Requirement: Copy, exactly and without additions, every line in the records below from the one holding "Details [tab] (640, 703)" through the one holding "神経ブロック療法 (642, 212)", both ends included.

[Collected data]
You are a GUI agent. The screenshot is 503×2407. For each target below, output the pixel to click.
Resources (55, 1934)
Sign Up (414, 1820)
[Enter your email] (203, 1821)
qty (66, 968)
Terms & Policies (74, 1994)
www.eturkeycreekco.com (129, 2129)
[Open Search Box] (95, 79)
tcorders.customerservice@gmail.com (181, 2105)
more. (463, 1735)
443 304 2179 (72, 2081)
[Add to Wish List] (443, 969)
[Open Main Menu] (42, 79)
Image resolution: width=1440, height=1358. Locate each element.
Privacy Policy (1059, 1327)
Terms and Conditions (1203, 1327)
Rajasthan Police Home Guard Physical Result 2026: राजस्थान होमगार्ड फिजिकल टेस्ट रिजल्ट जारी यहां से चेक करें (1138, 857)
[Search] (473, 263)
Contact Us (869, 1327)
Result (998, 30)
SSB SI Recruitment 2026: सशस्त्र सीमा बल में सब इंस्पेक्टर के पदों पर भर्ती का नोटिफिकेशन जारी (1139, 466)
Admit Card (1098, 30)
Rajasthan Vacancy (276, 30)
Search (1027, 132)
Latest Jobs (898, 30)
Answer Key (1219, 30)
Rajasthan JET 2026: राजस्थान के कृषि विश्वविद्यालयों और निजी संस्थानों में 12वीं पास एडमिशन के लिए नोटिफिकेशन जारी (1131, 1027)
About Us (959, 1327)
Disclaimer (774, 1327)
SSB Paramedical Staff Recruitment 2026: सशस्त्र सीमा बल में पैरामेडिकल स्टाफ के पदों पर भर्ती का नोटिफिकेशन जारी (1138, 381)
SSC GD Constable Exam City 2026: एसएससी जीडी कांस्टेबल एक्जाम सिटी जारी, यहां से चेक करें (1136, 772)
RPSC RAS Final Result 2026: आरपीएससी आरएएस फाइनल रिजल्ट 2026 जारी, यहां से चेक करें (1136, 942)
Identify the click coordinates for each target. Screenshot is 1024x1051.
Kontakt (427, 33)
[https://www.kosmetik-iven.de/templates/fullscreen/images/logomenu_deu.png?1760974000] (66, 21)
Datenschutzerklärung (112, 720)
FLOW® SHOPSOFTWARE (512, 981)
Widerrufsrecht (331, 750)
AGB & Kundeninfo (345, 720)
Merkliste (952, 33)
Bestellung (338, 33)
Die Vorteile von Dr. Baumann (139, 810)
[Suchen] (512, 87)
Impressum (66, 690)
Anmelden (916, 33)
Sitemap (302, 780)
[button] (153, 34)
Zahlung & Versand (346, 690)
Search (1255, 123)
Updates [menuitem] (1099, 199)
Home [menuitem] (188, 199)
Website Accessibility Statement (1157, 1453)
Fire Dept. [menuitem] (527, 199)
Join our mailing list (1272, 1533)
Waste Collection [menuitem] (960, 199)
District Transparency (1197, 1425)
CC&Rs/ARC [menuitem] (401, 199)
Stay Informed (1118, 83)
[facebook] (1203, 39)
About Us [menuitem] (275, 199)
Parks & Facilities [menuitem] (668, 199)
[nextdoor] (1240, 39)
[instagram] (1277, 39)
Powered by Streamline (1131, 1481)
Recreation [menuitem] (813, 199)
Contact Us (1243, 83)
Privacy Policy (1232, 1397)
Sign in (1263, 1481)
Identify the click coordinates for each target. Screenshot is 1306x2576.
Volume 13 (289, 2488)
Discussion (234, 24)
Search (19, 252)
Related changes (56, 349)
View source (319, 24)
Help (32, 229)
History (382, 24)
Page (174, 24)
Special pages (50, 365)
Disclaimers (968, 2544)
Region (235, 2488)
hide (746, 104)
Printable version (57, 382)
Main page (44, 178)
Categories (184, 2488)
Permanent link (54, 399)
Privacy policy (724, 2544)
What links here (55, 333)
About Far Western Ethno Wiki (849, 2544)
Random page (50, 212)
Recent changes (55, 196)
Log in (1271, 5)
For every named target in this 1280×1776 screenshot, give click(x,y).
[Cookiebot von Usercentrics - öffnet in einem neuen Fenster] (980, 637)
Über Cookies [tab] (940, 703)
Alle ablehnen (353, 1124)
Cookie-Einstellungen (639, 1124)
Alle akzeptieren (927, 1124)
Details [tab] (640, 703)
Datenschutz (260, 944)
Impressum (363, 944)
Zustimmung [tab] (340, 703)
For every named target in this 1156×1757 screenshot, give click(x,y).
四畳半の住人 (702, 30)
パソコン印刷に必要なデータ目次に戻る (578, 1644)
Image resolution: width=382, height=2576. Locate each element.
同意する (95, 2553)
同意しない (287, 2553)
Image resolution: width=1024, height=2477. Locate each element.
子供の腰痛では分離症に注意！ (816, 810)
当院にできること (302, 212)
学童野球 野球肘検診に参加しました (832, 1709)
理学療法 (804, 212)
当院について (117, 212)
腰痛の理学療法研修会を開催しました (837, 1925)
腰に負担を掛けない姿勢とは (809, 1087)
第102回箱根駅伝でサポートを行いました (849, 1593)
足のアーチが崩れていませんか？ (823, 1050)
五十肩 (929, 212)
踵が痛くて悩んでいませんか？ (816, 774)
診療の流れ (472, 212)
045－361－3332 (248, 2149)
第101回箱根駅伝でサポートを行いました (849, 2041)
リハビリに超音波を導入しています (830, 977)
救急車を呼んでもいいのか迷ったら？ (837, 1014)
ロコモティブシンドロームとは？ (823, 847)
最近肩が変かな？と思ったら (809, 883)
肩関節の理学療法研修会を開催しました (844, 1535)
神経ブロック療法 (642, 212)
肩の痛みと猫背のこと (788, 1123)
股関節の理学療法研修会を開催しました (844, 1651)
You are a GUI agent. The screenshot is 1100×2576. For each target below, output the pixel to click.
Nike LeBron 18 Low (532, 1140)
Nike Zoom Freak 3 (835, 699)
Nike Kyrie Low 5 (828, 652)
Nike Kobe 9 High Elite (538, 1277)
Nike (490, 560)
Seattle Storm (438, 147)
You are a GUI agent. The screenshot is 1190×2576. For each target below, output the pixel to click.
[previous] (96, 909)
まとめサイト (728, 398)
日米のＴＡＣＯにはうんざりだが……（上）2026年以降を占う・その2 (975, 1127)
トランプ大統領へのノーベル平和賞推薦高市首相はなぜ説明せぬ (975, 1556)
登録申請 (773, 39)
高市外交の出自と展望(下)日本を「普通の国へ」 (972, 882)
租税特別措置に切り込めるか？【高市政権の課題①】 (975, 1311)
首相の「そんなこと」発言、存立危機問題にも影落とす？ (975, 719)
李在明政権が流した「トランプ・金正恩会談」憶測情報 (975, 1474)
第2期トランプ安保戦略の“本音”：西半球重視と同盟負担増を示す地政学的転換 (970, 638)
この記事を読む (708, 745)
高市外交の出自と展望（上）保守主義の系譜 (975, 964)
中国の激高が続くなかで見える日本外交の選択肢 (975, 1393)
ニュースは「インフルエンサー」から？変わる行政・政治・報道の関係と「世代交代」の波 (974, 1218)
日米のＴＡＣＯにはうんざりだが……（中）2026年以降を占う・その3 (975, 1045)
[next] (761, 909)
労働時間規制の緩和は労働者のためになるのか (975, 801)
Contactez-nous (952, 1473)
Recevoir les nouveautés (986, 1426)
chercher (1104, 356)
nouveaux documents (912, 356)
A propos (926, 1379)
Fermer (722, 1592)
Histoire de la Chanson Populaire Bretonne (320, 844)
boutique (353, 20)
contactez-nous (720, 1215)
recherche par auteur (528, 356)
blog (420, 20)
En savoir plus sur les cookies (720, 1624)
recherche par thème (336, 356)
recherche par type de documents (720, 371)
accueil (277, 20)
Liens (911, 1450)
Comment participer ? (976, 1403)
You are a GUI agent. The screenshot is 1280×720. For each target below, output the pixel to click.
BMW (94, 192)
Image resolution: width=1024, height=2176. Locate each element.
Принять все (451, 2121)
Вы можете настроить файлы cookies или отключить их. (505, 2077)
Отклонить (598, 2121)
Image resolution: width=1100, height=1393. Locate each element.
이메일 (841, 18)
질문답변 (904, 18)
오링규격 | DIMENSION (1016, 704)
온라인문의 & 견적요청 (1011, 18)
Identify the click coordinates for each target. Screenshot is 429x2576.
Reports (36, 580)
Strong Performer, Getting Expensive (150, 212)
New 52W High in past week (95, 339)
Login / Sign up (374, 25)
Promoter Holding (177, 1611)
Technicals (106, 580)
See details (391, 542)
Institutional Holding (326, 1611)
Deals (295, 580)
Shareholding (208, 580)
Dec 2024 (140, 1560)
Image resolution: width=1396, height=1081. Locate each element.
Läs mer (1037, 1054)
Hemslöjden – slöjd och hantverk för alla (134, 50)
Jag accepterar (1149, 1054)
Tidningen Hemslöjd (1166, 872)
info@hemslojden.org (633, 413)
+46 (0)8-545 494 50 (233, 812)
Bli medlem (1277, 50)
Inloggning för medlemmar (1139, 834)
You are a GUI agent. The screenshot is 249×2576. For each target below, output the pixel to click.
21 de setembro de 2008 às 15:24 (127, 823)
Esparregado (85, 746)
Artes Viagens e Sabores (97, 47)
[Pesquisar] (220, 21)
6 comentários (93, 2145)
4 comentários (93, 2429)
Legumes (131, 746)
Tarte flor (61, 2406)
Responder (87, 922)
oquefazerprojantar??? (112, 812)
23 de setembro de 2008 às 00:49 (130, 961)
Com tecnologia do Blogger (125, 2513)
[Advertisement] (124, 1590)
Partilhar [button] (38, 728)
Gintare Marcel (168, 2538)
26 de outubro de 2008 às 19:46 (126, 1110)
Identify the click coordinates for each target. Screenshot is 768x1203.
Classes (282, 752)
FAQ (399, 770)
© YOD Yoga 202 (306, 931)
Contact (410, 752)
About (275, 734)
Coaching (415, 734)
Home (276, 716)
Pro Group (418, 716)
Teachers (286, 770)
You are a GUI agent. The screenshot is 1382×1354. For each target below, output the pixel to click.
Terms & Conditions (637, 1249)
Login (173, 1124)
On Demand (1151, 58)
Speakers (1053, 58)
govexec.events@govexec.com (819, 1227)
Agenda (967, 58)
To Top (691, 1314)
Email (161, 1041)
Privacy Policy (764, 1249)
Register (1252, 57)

Solution to the problem:
Details [tab] (640, 703)
Datenschutz (260, 944)
Impressum (363, 944)
Zustimmung [tab] (340, 703)
For every named target in this 1156×1757 screenshot, give click(x,y).
四畳半の住人 (702, 30)
パソコン印刷に必要なデータ目次に戻る (578, 1644)
Image resolution: width=382, height=2576. Locate each element.
同意する (95, 2553)
同意しない (287, 2553)
Image resolution: width=1024, height=2477. Locate each element.
子供の腰痛では分離症に注意！ (816, 810)
当院にできること (302, 212)
学童野球 野球肘検診に参加しました (832, 1709)
理学療法 (804, 212)
当院について (117, 212)
腰痛の理学療法研修会を開催しました (837, 1925)
腰に負担を掛けない姿勢とは (809, 1087)
第102回箱根駅伝でサポートを行いました (849, 1593)
足のアーチが崩れていませんか？ (823, 1050)
五十肩 (929, 212)
踵が痛くて悩んでいませんか？ (816, 774)
診療の流れ (472, 212)
045－361－3332 (248, 2149)
第101回箱根駅伝でサポートを行いました (849, 2041)
リハビリに超音波を導入しています (830, 977)
救急車を呼んでもいいのか迷ったら？ (837, 1014)
ロコモティブシンドロームとは？ (823, 847)
最近肩が変かな？と思ったら (809, 883)
肩関節の理学療法研修会を開催しました (844, 1535)
神経ブロック療法 (642, 212)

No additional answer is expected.